The association not only considers the drawing defamatory, but also Lars Ströman’s text.

“The text is about ridiculing religion. They intend to defame an ethnic group.”

He thinks that NA’s publication intentionally defames Muslims, due to their religion.

“It’s not a question of freedom of speech; it’s a question of agitation against a ethnic group”

Carpenter adds this afterthought:

Luckily, nobody will not even think of taking his idiocy seriously…


For previous posts on Lars Vilks and the Roundabout Dogs, see the Modoggie Archives.

8 comments:

Unknown said...

To Carpenter

Luckily, nobody will not even think of taking his idiocy seriously…
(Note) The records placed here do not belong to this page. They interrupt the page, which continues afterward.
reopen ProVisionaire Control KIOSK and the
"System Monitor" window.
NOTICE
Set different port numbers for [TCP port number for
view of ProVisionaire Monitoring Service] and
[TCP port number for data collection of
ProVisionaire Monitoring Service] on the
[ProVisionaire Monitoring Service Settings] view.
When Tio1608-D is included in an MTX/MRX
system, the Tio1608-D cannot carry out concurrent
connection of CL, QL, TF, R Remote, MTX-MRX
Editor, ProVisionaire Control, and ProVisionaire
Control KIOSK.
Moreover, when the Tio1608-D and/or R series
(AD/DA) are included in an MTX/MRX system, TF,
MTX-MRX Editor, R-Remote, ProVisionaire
I think you are too much optimistic.

Steen said...

The chairman, Mahmoud Aldebe, is the islamist who in early 2006 demanded sharia for swedish muslims:

http://svt.se/svt/jsp/Crosslink.jsp?d=6107&a=631540&printerfriendly=true&&shortVersion=true&kopiera=false

This is his new chance, and there will be others to come.

History Snark said...

Once again we have harassment of "an ethnic group" when someone criticizes Islam.
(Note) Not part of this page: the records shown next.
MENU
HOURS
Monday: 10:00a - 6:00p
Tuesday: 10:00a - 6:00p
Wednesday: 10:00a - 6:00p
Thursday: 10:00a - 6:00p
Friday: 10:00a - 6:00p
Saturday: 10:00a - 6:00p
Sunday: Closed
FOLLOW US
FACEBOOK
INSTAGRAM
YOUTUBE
I must say, these 'slammy propagandists are good. They always know how to play the press.

carpenter said...

Geraldo:

I know from long experience about the multicultural-promoting Sweden, and I guess you've read about it regularly here on GoV. But it excludes Mahmoud Aldebe's kafirophobia. Even the Swedish social-democrats, otherwise known for quotes such as "I hate everything genuinely typhically Swedish" (/Mona Sahlin) or "We must be open and tolerant towards Islam and the Muslims because when we become the minority, they will be so towards us" (/Jens Orback), condemned his and his SMF-colleagues' sharia-proposal last year.
I don't know to which Muslim in the U.S. to compare, some CAIR-radical? Or does CAIR pale in comparison to Aldebe and his Shari'a-fellows?

Unknown said...

“The text is about ridiculing religion. They intend to defame an ethnic group.”

Let's cut to the chase: Why do they equate religion with race?
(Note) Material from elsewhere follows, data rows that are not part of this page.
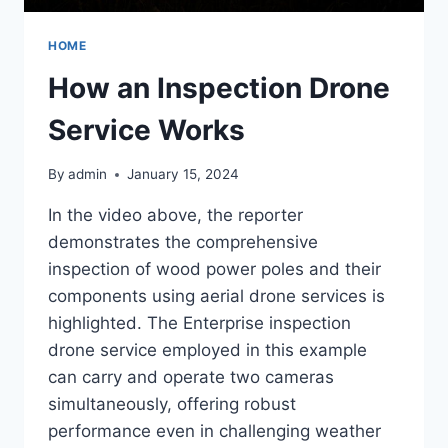
HOME
How an Inspection Drone
Service Works
By
admin
January 15, 2024
In the video above, the reporter
demonstrates the comprehensive
inspection of wood power poles and their
components using aerial drone services is
highlighted. The Enterprise inspection
drone service employed in this example
can carry and operate two cameras
simultaneously, offering robust
performance even in challenging weather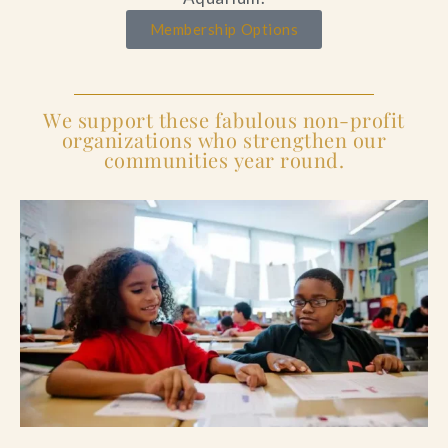
Membership Options
We support these fabulous non-profit
organizations who strengthen our
communities year round.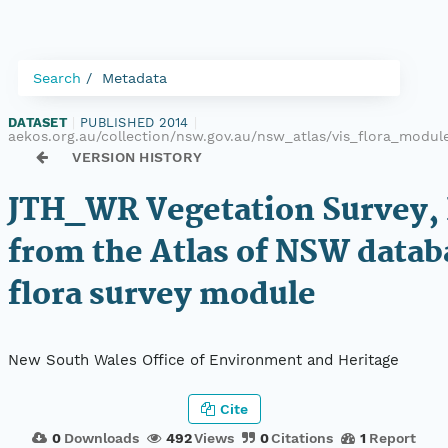
Search
Metadata
DATASET
|
PUBLISHED 2014
|
aekos.org.au/collection/nsw.gov.au/nsw_atlas/vis_flora_modu
VERSION HISTORY
JTH_WR Vegetation Survey,
from the Atlas of NSW datab
flora survey module
New South Wales Office of Environment and Heritage
Cite
0
Downloads
492
Views
0
Citations
1
Report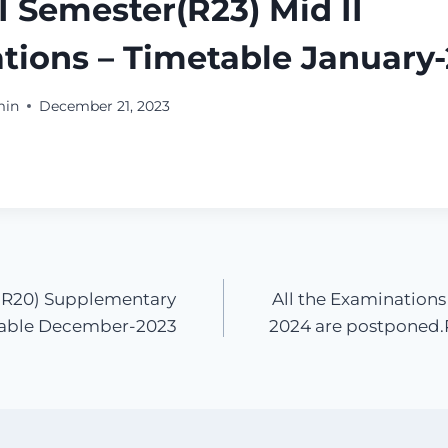
 I Semester(R23) Mid II
tions – Timetable January
min
December 21, 2023
er(R20) Supplementary
All the Examinations
table December-2023
2024 are postponed.R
Seriously, it's an open question.

carpenter said...

roger:
One explanation could be that Baron's translation of the Swedish word folkgrupp - ethnic group - is somewhat confusing for all you non-Swedish speaking people out there (Baron changed my translation-word "group of people" to "ethnic group", but I don't blame you for doing that, Baron; What would you know?):
Literally translated it would be "people group" or "group of people". The word folkgrupp itself can mean ethnic group, but it can also refer to a religious, cultural, national or sexually oriented groups (ethnic group, literally translated to Swedish, would rather be "etnisk grupp")
This is of course vastly abused by those who use political correctness, Swedish style, to accomplish their objectives.
For instance, Åke Green, a Swedish "homophobic" priest, who was reported to the police and taken under custody for saying that "homosexuality is a cancer upon the societal body" (and later was released by the EG-court), became a victim of HMF. And now also, unsuprisingly, Nerikes Allehanda for printing Mo' and Lars Vilks for drawing Mo' as a roundabout dog...

Unknown said...

To Carpenter

I am portuguese and live in Portugal.

Hate speech laws were made bye these filthy leftshits to prevent us from speaking about issues related to imigration. And they will be used. The point is we must not fear them. It is a delict of opinion and the sooner people began prosecuted, in fact is has already began in Sweden, for that the sooner we can fight it.

Papa Whiskey said...

The call by Muslims for sanctions against Nerikes Allehanda is pretty ironic in view of the Aug. 24 publication by Sydsvenskan of the “Jewish sow” caricature Lars Vilks had inked in response to a challenge by Ingmarie Froman of Svenska Dagbladet -- a far more malign bit of work than a rondellhund Muhammad. As Paul Johnson noted in his “History of the Jews,” for six centuries in Germany the “judensau” was “the commonest of all motifs for the Jew, and one of the most potent and enduring of abusive stereotypes ... Its endless repetition helped on a process which in Germany was to become of great and tragic importance: the dehumanization of the Jew.” The revivification of this vile slur would seem to leave both Froman and Vilks far more vulnerable to a "hets mot folkgrupp" charge than any puckish portrayal of Muhammad as a rondellhund.